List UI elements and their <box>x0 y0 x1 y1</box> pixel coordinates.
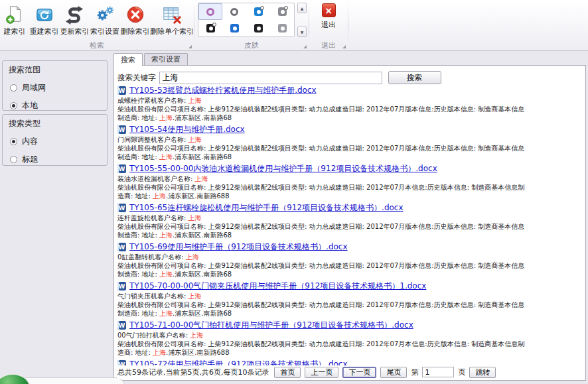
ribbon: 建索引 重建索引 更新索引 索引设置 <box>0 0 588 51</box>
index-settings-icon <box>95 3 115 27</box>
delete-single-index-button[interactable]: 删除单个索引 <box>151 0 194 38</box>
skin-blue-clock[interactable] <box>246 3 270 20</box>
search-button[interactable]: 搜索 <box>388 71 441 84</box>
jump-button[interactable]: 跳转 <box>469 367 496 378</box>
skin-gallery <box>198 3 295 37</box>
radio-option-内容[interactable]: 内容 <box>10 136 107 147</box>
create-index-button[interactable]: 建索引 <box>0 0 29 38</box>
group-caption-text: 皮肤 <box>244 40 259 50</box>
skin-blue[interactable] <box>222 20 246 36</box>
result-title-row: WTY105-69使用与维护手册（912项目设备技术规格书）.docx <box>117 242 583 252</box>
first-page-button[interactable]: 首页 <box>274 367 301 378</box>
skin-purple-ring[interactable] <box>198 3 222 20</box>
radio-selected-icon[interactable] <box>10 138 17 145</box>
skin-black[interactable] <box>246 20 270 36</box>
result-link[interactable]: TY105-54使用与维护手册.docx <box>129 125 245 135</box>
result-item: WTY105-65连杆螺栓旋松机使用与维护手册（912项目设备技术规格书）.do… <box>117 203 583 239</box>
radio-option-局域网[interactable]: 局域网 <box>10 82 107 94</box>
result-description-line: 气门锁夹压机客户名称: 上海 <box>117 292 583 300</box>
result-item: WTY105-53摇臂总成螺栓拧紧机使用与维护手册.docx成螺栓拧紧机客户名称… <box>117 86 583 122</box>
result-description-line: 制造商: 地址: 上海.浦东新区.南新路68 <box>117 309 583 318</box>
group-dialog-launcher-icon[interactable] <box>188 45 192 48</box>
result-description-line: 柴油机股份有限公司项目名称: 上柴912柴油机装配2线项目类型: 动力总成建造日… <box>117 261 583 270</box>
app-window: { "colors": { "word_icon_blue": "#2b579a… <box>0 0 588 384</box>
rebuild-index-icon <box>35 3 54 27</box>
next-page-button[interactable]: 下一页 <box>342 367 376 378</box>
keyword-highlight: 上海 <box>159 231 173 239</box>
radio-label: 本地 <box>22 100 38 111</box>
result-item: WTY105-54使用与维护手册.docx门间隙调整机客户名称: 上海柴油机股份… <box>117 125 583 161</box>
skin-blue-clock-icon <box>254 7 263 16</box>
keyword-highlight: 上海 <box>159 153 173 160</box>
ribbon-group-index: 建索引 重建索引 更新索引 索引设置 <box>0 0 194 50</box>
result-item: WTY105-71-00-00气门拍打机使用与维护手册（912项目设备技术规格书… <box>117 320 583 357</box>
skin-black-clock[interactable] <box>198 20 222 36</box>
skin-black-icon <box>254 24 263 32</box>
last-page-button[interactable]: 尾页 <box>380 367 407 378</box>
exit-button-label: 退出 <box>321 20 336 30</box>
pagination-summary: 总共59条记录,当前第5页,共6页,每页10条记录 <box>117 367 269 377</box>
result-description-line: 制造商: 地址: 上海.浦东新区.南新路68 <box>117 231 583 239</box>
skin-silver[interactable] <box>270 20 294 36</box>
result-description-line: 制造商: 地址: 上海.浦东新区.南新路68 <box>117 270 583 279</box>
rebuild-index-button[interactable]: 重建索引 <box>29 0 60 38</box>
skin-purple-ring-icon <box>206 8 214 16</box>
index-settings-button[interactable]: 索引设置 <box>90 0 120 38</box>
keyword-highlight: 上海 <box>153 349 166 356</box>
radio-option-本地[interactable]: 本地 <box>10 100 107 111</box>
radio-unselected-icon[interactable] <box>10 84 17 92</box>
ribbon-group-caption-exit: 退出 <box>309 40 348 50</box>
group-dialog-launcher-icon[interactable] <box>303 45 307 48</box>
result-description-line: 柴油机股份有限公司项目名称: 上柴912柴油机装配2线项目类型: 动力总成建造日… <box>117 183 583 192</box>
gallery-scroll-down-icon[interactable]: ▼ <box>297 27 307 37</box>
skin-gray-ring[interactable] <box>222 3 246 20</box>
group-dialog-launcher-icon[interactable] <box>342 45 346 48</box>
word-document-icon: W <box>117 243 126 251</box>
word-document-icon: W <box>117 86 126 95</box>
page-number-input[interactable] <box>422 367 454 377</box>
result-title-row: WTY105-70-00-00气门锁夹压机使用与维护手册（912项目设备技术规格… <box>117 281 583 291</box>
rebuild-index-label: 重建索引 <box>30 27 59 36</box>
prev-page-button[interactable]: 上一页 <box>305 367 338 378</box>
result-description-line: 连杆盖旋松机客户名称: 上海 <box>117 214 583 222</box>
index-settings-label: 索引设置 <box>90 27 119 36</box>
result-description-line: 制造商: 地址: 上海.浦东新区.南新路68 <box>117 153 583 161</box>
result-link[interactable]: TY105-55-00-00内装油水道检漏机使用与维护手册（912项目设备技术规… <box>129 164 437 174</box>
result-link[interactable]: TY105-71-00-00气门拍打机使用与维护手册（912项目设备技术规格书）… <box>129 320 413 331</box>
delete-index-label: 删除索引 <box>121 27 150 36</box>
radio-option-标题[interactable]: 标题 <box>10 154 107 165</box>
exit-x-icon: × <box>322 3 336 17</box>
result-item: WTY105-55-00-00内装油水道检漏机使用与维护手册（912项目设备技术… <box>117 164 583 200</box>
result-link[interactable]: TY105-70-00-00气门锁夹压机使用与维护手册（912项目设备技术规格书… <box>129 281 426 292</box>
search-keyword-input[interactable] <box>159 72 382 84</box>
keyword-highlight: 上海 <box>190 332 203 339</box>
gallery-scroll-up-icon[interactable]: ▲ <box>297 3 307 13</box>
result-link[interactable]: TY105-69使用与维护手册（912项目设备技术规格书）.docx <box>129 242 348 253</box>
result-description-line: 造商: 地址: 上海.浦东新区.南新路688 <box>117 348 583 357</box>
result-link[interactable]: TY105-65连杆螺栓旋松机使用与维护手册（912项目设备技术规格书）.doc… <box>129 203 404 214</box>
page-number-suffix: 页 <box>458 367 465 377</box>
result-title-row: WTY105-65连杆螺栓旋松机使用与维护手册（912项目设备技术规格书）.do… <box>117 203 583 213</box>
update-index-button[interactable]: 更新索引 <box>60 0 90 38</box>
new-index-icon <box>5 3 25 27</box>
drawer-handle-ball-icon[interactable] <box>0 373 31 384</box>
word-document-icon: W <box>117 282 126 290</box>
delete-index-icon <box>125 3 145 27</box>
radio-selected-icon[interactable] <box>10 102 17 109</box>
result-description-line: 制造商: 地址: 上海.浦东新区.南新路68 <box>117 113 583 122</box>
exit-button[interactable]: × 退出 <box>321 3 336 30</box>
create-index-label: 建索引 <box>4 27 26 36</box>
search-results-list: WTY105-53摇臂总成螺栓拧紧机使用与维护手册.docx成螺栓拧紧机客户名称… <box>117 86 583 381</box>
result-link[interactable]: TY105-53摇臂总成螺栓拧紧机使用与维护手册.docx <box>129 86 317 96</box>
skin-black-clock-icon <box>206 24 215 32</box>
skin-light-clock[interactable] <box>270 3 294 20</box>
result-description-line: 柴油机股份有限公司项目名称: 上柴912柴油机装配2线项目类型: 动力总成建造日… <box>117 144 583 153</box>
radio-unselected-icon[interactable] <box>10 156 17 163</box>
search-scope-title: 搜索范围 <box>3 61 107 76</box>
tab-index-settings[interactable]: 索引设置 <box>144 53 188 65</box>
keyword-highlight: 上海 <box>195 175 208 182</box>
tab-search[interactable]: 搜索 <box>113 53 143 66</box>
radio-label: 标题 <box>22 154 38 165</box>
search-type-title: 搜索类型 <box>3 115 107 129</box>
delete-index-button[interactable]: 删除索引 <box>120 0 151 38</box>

**Work item:** Sift through the entries and copy every line with "更新索引".

**Exercise output:**
ribbon: 建索引 重建索引 更新索引 索引设置 <box>0 0 588 51</box>
ribbon-group-index: 建索引 重建索引 更新索引 索引设置 <box>0 0 194 50</box>
update-index-button[interactable]: 更新索引 <box>60 0 90 38</box>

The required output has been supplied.